Your task ->
In the entries below, every line with the string "ОБЛАСТЬ" is to be reported.

Extracted data entries ->

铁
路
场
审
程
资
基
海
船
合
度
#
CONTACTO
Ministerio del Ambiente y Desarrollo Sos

...

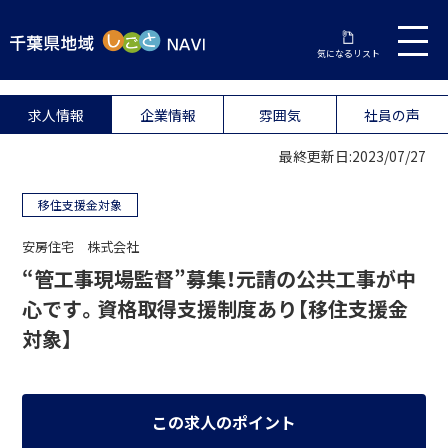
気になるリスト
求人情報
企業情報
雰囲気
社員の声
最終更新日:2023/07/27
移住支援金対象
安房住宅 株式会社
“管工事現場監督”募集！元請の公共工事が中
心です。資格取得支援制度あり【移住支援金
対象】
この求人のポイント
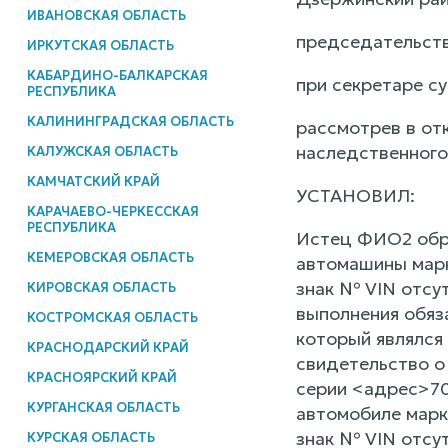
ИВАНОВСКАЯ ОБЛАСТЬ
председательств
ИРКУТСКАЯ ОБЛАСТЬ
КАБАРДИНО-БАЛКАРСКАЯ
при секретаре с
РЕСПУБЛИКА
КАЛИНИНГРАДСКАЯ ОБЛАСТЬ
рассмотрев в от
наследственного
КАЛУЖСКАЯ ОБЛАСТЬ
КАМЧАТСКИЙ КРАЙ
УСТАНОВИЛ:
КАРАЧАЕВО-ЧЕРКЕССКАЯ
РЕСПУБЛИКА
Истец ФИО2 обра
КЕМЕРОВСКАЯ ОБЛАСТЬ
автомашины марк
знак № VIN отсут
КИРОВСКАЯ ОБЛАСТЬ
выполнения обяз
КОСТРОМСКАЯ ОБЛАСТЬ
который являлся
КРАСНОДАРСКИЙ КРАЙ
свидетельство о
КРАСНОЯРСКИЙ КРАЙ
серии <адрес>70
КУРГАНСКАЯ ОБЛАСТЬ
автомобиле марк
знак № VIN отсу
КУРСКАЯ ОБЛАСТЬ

Response box ->
ИВАНОВСКАЯ ОБЛАСТЬ
ИРКУТСКАЯ ОБЛАСТЬ
КАЛИНИНГРАДСКАЯ ОБЛАСТЬ
КАЛУЖСКАЯ ОБЛАСТЬ
КЕМЕРОВСКАЯ ОБЛАСТЬ
КИРОВСКАЯ ОБЛАСТЬ
КОСТРОМСКАЯ ОБЛАСТЬ
КУРГАНСКАЯ ОБЛАСТЬ
КУРСКАЯ ОБЛАСТЬ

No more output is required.